The rocky road to Mandalay is full of potholes and the traffic is slow. The land is also full of pitfalls for lesbigay natives in Burma who know little about gay pride and sexual identity. The gentle guys and virtually invisible lesbians are naive and secretive. But 2015 brought democratic elections and a new Parliament
Burma’s political system remained under the tight control of a military-led government since 1962. No free elections were allowed until November 2015 when Burma/Myanmar held a reasonably peaceful election in which the opposition party National League for Democracy (NLD) won an absolute majority of seats in parliament that ensured its preferred nominees will be elected president and first vice president. The party’s leader is Aung San Suu Kyi.

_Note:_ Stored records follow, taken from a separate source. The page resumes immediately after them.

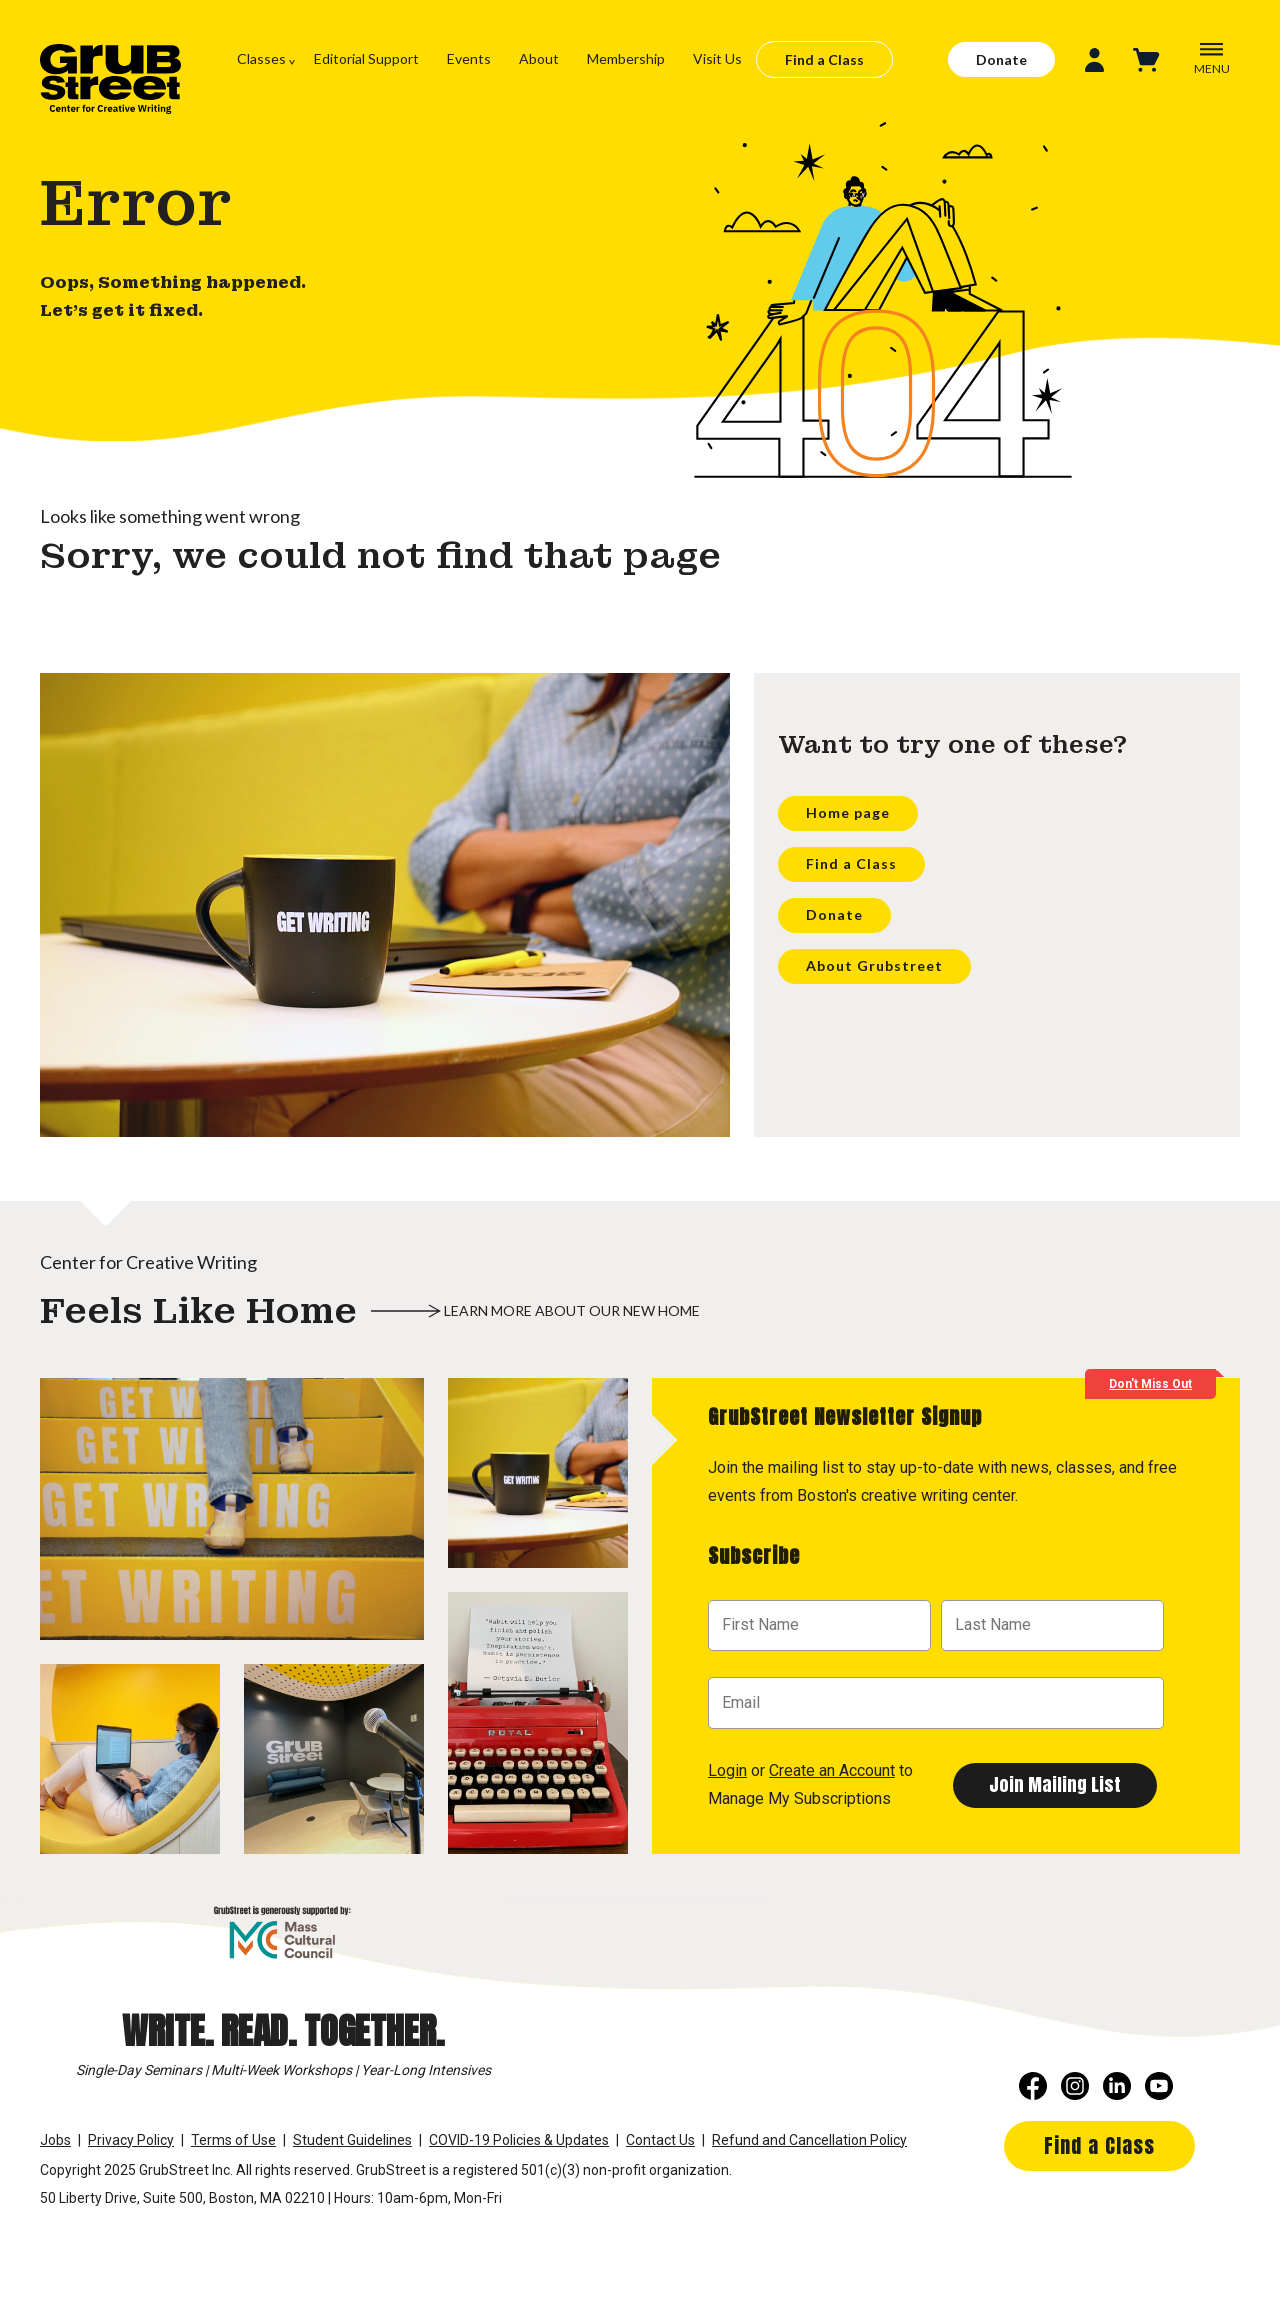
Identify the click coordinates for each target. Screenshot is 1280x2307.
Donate (1001, 59)
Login (727, 1770)
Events (469, 58)
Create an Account (832, 1770)
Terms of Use (233, 2140)
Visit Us (717, 58)
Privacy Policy (131, 2140)
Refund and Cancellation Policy (809, 2140)
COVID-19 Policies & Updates (519, 2140)
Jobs (55, 2140)
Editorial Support (366, 58)
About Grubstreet (874, 965)
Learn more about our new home (572, 1310)
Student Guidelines (352, 2140)
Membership (626, 58)
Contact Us (660, 2140)
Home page (848, 812)
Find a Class (824, 59)
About (539, 58)
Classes (261, 58)
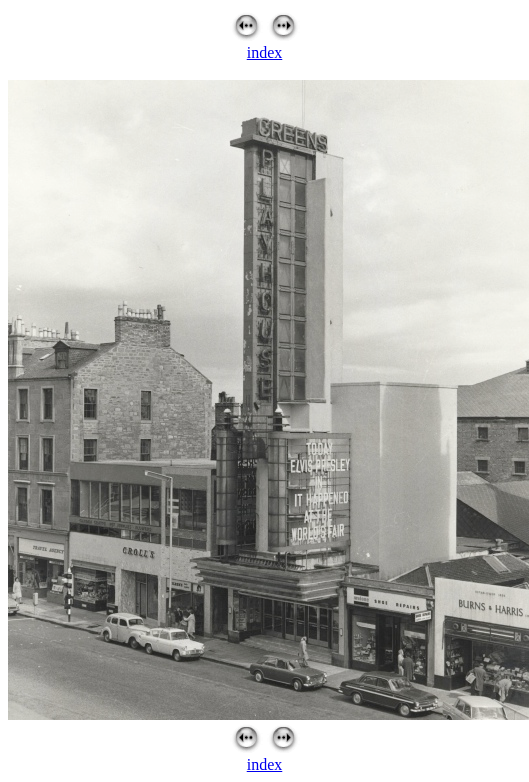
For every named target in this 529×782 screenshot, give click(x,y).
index (265, 52)
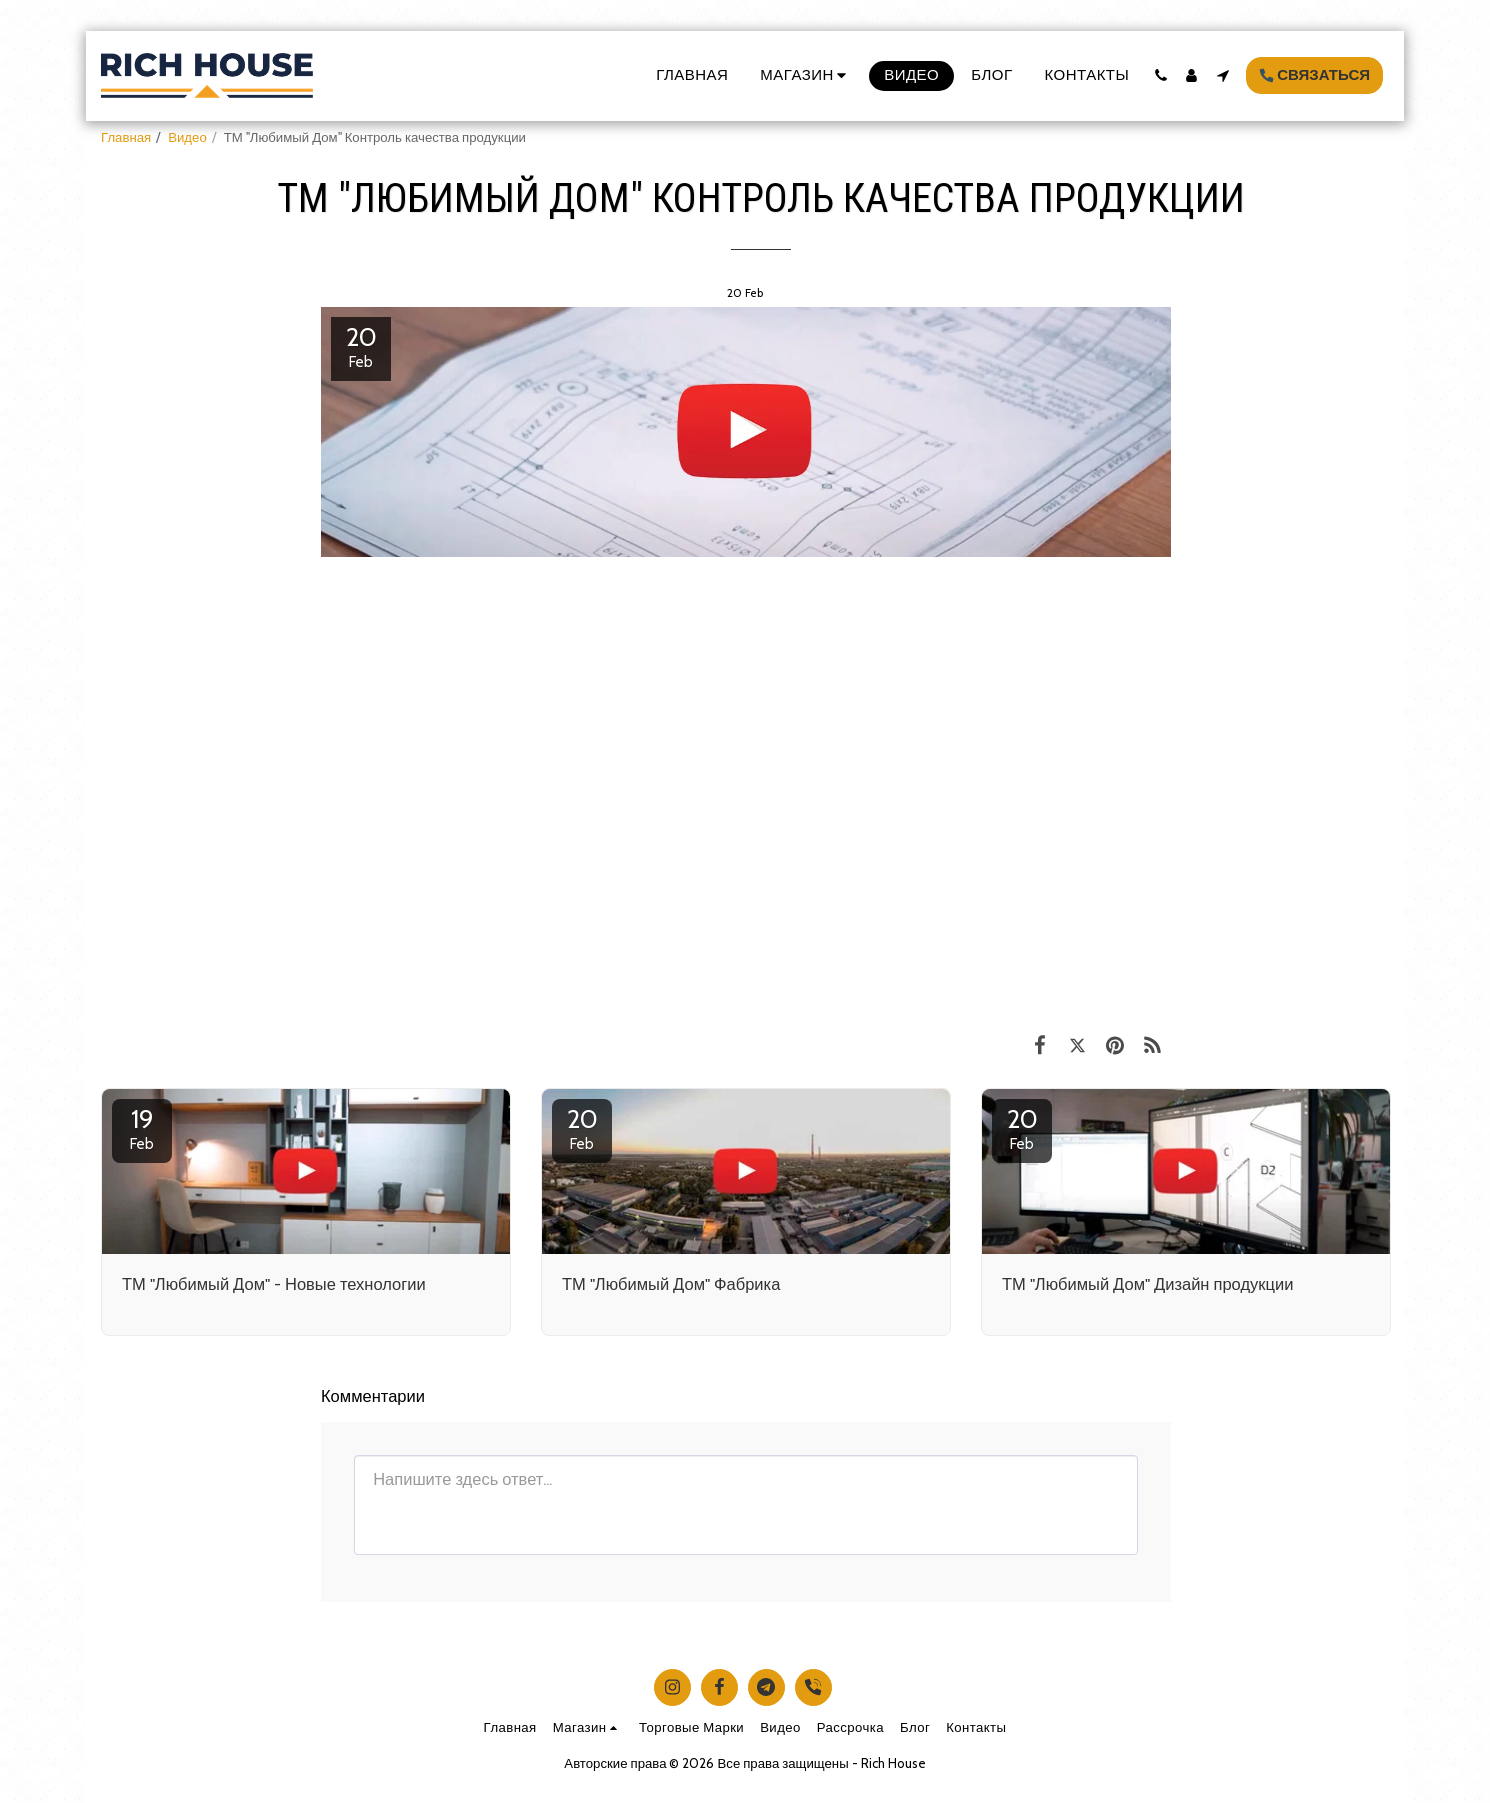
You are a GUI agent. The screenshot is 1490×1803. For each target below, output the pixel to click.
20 (582, 1128)
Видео (187, 137)
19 (142, 1128)
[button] (1160, 75)
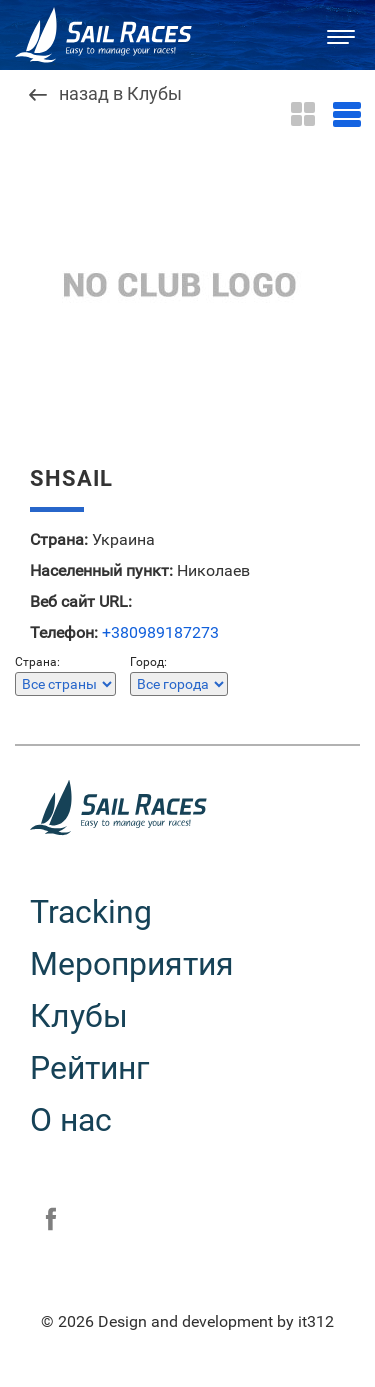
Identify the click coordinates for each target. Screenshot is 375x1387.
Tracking (91, 912)
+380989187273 (160, 633)
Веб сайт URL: (81, 602)
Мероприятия (132, 964)
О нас (71, 1120)
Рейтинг (89, 1068)
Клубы (79, 1016)
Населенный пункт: (101, 571)
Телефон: (64, 633)
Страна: (59, 540)
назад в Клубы (120, 94)
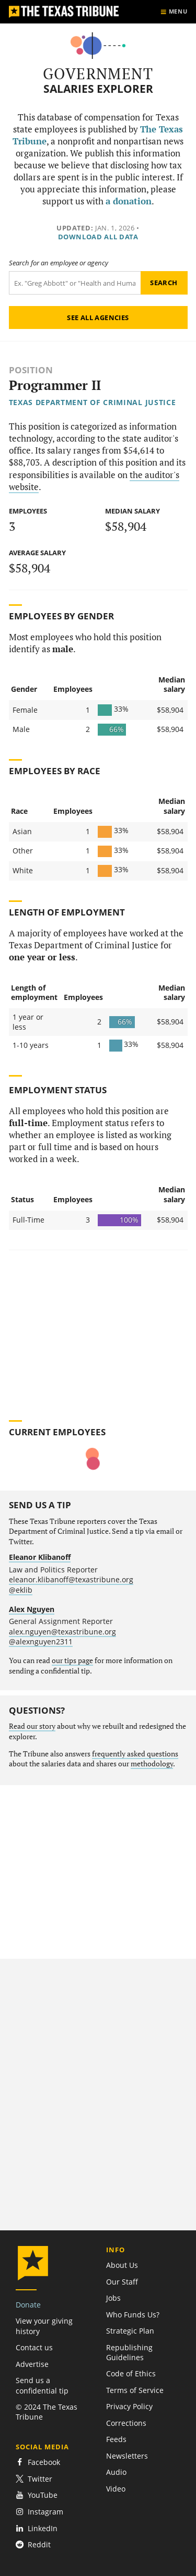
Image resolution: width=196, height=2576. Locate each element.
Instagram (39, 2512)
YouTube (36, 2495)
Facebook (38, 2462)
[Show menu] (173, 11)
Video (115, 2489)
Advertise (32, 2364)
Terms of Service (135, 2390)
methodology (152, 1763)
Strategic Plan (130, 2331)
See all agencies (98, 317)
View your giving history (44, 2326)
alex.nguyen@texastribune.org (62, 1632)
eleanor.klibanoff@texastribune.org (71, 1579)
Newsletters (127, 2456)
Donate (28, 2305)
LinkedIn (36, 2528)
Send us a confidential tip (42, 2385)
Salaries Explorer (98, 88)
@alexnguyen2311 (41, 1641)
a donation (129, 201)
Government (98, 73)
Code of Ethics (131, 2373)
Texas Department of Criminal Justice (92, 402)
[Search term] (75, 283)
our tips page (72, 1660)
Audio (116, 2472)
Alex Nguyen (31, 1609)
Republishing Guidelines (129, 2352)
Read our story (32, 1726)
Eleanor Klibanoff (40, 1557)
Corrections (126, 2423)
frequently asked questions (135, 1754)
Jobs (113, 2298)
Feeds (116, 2439)
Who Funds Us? (132, 2314)
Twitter (34, 2479)
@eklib (20, 1590)
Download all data (98, 236)
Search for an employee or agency (58, 263)
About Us (122, 2265)
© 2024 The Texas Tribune (46, 2412)
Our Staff (122, 2282)
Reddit (33, 2544)
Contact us (34, 2347)
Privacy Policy (129, 2406)
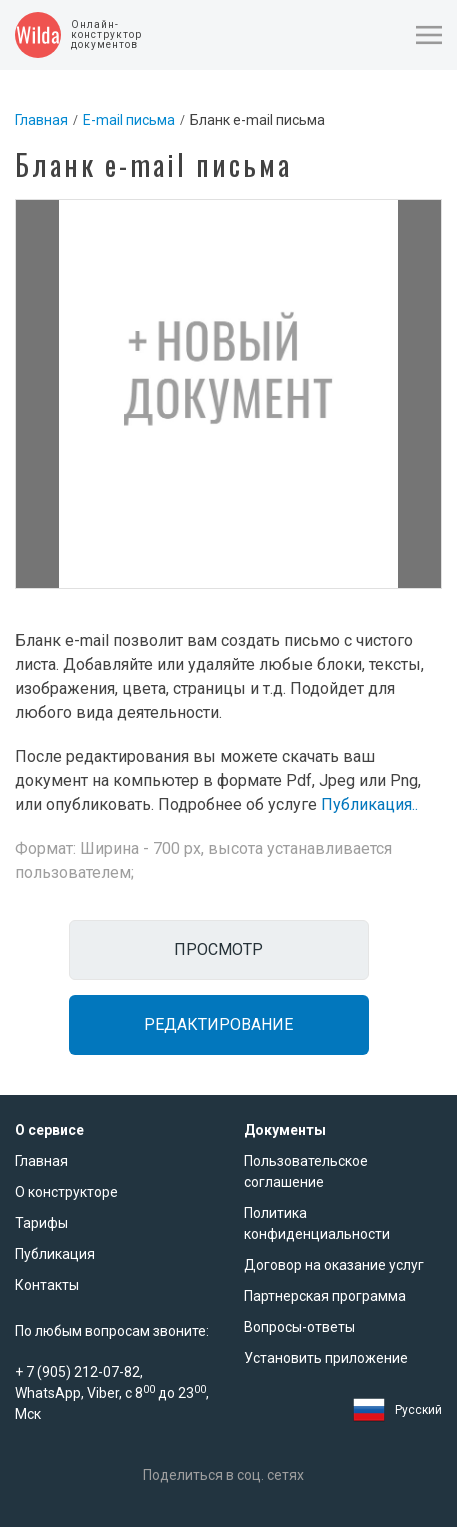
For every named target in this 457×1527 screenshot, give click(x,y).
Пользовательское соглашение (306, 1171)
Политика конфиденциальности (317, 1223)
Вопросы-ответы (299, 1327)
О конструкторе (66, 1192)
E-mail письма (129, 120)
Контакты (47, 1285)
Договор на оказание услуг (334, 1265)
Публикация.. (369, 804)
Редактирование (218, 1024)
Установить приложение (326, 1358)
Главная (41, 120)
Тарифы (41, 1223)
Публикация (55, 1254)
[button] (429, 35)
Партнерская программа (325, 1296)
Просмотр (218, 949)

Homosexuality is illegal in Burma. For the past 50 years the authoritarian nature of the government made it difficult to obtain accurate information about the legal or social status of LGBT Burmese citizens. There are numerous laws that prohibit spreading a sexually transmitted disease, committing “a public nuisance, making, selling, or distributing “obscene” material, buying or selling a prostitute under the age of eighteen or anything that might affect the morality of an individual, society or the public in a negative way. Currently no organized LGBT political or social organization can exist. There is some hope for change under the new government but Burma’s social mores about human sexuality have been described as being very conservative. Nevertheless there are LGBT activists who have been working in the shadows. What will happen next is uncertain as of December 2015.